I've been tempted to sell my komplete multiple times and just buy kontakt 6


----------



## Reid Rosefelt (Mar 15, 2020)

Komplete Ultimate 13 will come out by this fall. I believe it will include:

Already released:

Mallet Flux
Noire
Session Guitarist: Picked Acoustic
Session Guitarist: Electric Sunburst Deluxe
Straylight
Super 8
Mysteria
Pharlight
Play Series: Modular Icons, Lo-Fi Glow, Cloud Supply
Arkhis
Stradivari Violin

Not yet out, but very likely:

New Discovery Series, which I hope will be Asian-themed
20 more Maschine Expansions/Battery Kits. (KU13 will then include the 40 oldest ones.)
New Modpack series, which will include the Raum reverb
In addition, there are probably a few more libraries yet to be introduced by the end of summer.
Maybe...

Another Play Library?
Session Horns Pro 2?
A second FX package?
A new synth?
Reaktor 7?
Something Percussion-related, maybe like TRK-01?

Anybody else have ideas?

Last year there was a *"leak"* and we had a rumored full list by May, before many of them had been released. It turned out to be completely accurate. Massive X, which was on that list, wasn't ready, so buyers got rainchecks for that one.

*EDIT: Added Electric Sunburst Deluxe, Pharlight. Stradivari Biolin, Arkhis, Cloud Supply*


----------



## Technostica (Mar 15, 2020)

Carl W said:


> Anyone any idea if the collector's edition will get an update seen that KU13 will already have most of the new products.


When KU13 is out KUC12 will have a much more limited appeal.
So either they discontinue the Collector's Edition or update it.
They could choose to create a bigger gulf between Ultimate and Collector's though!
They only have data on one version of Collector's so they might not have decided yet.


----------



## Carl W (Jul 10, 2020)

TigerTheFrog said:


> Komplete Ultimate 13 will come out by this fall. I believe it will include:
> 
> Already released:
> 
> ...



I can hardly believe that


Mysteria
Pharlight
Arkhis
will be in the next update. That are new products an seen from the part of NI it's commercial not interesting to put them already in the next Komplete update.


----------



## Mornats (Jul 10, 2020)

Carl W said:


> I can hardly believe that
> 
> 
> Mysteria
> ...



That's always what they've done in the past though.


----------



## filipjonathan (Jul 10, 2020)

I'm on K12U and I'm definitely going to update to 13 because of Noir, Picked Acoustic, Sunburt Deluxe, Super 8 and hopefully Stradivari. Everything else is just a bonus 😊


----------



## GtrString (Jul 10, 2020)

TigerTheFrog said:


> Komplete Ultimate 13 will come out by this fall. I believe it will include:
> 
> Already released:
> 
> ...



+1 Instant upgrade for me, if this comes true.


----------



## NoOneKnowsAnything (Jul 10, 2020)

Guy Rowland said:


> Yes, what Mario and bosone said. I'd be surprised if we had any more in their symphonic Series (I guess v2 updates aren't out of the question) because if there are they're the only things that won't be in K13U.
> 
> I guess we're looking at next Septemberish as the most likely date for K13, with the first half price upgrade sale in summer 2021, something to bear in mind if you really have your eye on something you think you could use in the next 18 months. All just guesswork based on recent past trends of course.
> 
> There is one wild card, that with all the internal shakeups at NI they will change the rules this time round and embrace subscription or something.

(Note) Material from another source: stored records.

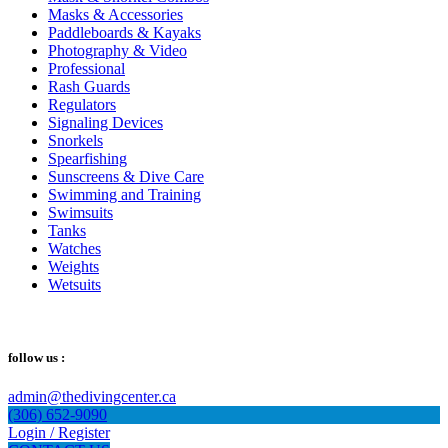
Masks & Accessories
Paddleboards & Kayaks
Photography & Video
Professional
Rash Guards
Regulators
Signaling Devices
Snorkels
Spearfishing
Sunscreens & Dive Care
Swimming and Training
Swimsuits
Tanks
Watches
Weights
Wetsuits
follow us :
admin@thedivingcenter.ca
(306) 652-9090
Login / Register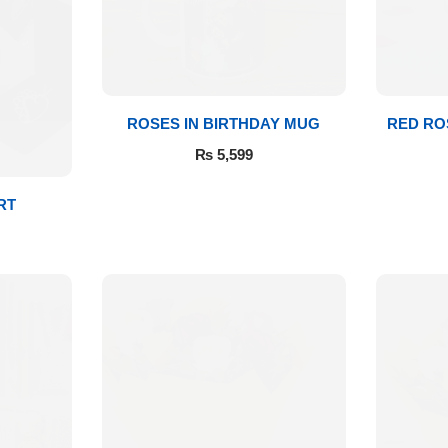
ROSES IN BIRTHDAY MUG
RED RO
₨
5,599
RT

They already have a annual or so subscription model. You buy into Komplete Ultimate and then every year or two or three you buy it again, so it feels for me like a bi-annual subscription model except thankfully I own it as I will not purchase any company’s subscription model.


----------



## Reid Rosefelt (Jul 10, 2020)

Upgrading to *Komplete 12 Ultimate from KU11 *gave you ten new virtual instruments/libraries and two packs of 3 FX (Modpack and Crushpack), as well as 20 Maschine expansions/Battery kits. But... one of these instruments was the Kontakt upgrade, which included three Play series libraries. So really it came with 12 new instruments.

So far, NI has brought out 11 virtual instruments and no FX since the release of KU12. I think they are going to bring out at least one FX package. So I predict at least one more instrument or a second FX package.

There is another way to look at it, though. While the Stradivari Violin has been released, it's part of a quartet, which won't come out until the "fall." I don't think those will be included in KU13, so maybe the violin won't be either. They could be like the Symphony Series that came out at the same time as KU11. An "Essentials" limited edition came with KU11, but the full Symphony series was extra.

No matter what, I expect a few more releases from NI this summer that will be included in KU13, and maybe even something additional when it is released.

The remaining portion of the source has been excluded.